Irma, my grandmother, left the child with her mother back in Isernia, moving away from the mountaintop village she was so desperate to get out of to look for work. Her mother, Angelina, had made it clear that the child was Irma’s responsibility and she needed to find a way to feed and clothe her. Being the middle of the Second World War did nothing to ease the burden, making nurturing a child an impossible task, even if she’d had the inclination to do so. So Irma finally got to fulfil her ambition of leaving her hometown, just not quite in the lap of luxury she’d imagined.

In the city, the anonymity suited Irma just fine, no one knew her shame here. For the most part, she could pretend the child didn’t exist at all, and in fact, took every opportunity to forget all about her. It wasn’t difficult for her to do. She was still a beautiful woman and she could still attract a male gaze. Her hopes of securing a comfortable life for herself were therefore far from dashed, and the chances of meeting the right kind of gentleman were so much greater in the city.

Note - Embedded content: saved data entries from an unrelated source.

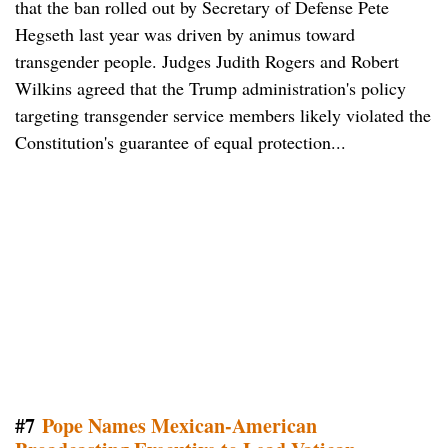
that the ban rolled out by Secretary of Defense Pete
Hegseth last year was driven by animus toward
transgender people. Judges Judith Rogers and Robert
Wilkins agreed that the Trump administration's policy
targeting transgender service members likely violated the
Constitution's guarantee of equal protection...
#7
Pope Names Mexican-American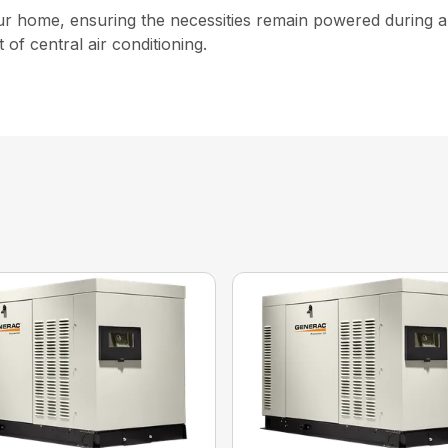
our home, ensuring the necessities remain powered during 
 of central air conditioning.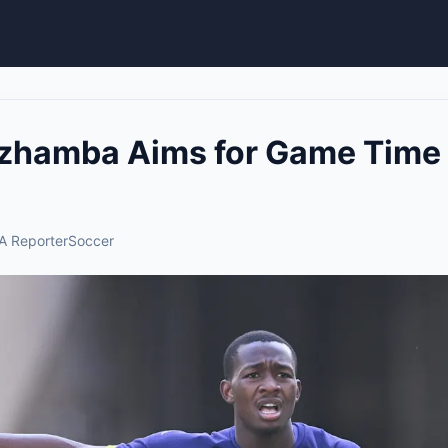
zhamba Aims for Game Time 
A Reporter
Soccer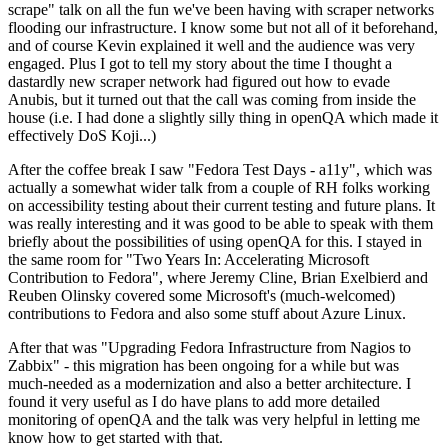
scrape" talk on all the fun we've been having with scraper networks
flooding our infrastructure. I know some but not all of it beforehand,
and of course Kevin explained it well and the audience was very
engaged. Plus I got to tell my story about the time I thought a
dastardly new scraper network had figured out how to evade
Anubis, but it turned out that the call was coming from inside the
house (i.e. I had done a slightly silly thing in openQA which made it
effectively DoS Koji...)
After the coffee break I saw "Fedora Test Days - a11y", which was
actually a somewhat wider talk from a couple of RH folks working
on accessibility testing about their current testing and future plans. It
was really interesting and it was good to be able to speak with them
briefly about the possibilities of using openQA for this. I stayed in
the same room for "Two Years In: Accelerating Microsoft
Contribution to Fedora", where Jeremy Cline, Brian Exelbierd and
Reuben Olinsky covered some Microsoft's (much-welcomed)
contributions to Fedora and also some stuff about Azure Linux.
After that was "Upgrading Fedora Infrastructure from Nagios to
Zabbix" - this migration has been ongoing for a while but was
much-needed as a modernization and also a better architecture. I
found it very useful as I do have plans to add more detailed
monitoring of openQA and the talk was very helpful in letting me
know how to get started with that.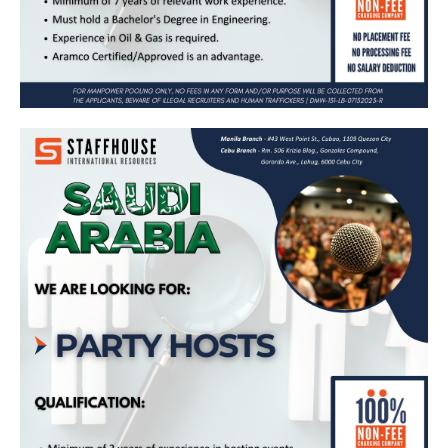
Party Host – Bound for Saudi Arabia
(Kudu Company for Food and Catering)
Apply Now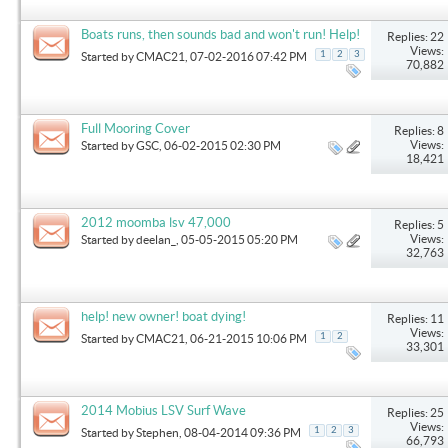
Boats runs, then sounds bad and won't run! Help!
Replies: 22
Views:
1
2
3
Started by
CMAC21
, 07-02-2016 07:42 PM
70,882
Full Mooring Cover
Replies: 8
Views:
Started by
GSC
, 06-02-2015 02:30 PM
18,421
2012 moomba lsv 47,000
Replies: 5
Views:
Started by
deelan_
, 05-05-2015 05:20 PM
32,763
help! new owner! boat dying!
Replies: 11
Views:
1
2
Started by
CMAC21
, 06-21-2015 10:06 PM
33,301
2014 Mobius LSV Surf Wave
Replies: 25
Views:
1
2
3
Started by
Stephen
, 08-04-2014 09:36 PM
66,793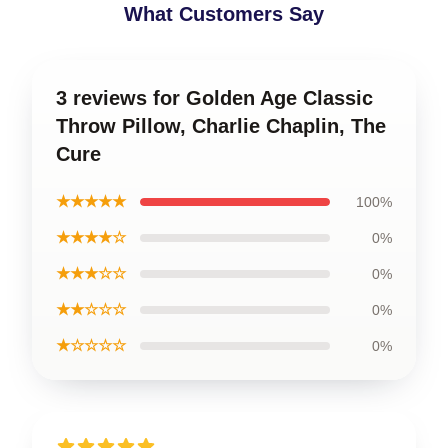
What Customers Say
3 reviews for Golden Age Classic
Throw Pillow, Charlie Chaplin, The
Cure
★★★★★
100%
★★★★☆
0%
★★★☆☆
0%
★★☆☆☆
0%
★☆☆☆☆
0%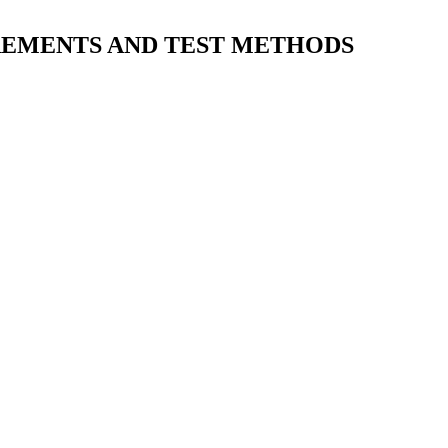
IREMENTS AND TEST METHODS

But every time Irma started to feel that her life was starting to get back on track, her mother would remind her that she had far greater responsibilities than securing a comfortable existence for herself. Angelina was in her 60s and not in a position to be mothering a small child, no matter how much she adored her.

Finally, Irma decided to take definitive action to stop all the nagging. One day in 1946 when the child was barely four years old, Irma returned to Isernia with a solution. She had secured a placement for the child in a boarding school of sorts, an institution run by nuns who took in abandoned children, boarders and day students. 

Tearing her away from the only mother and home she’d ever known, the child was inconsolable.

“Mamma! Mamma!” she cried incessantly.

How it infuriated Irma. Stupid child. Didn’t she know that SHE was her mother?! 

By the time they’d reached the institution, Irma was at her wits end. She could hardly wait to offload the weeping bundle and finally bring an end to the child’s wailing and, hopefully, Angelina’s nagging.

“She’s a wicked child.” Irma told the nuns as she handed the little girl over. “Be sure to punish her and teach her some manners or you’ll never get any peace.” 

Turning her back on the child with barely a hint of remorse, Irma got on with her life.

For the next seventeen years, the child was virtually an orphan, dominated by a strict and severe religious doctrine of manual labour, sacrifice, prayer and punishment. She experienced little of the joys of childhood, neither the loving embrace of a parent nor the sense of belonging to a family unit. She rarely returned home to Isernia and when she did, it was always with the dreaded knowledge that it was a short lived, almost cruel, liberty. The child was a miserable child.

The child was my mother.

The trauma of my mother’s childhood would not only leave an indelible mark on her psyche but go on to impact her future children as well.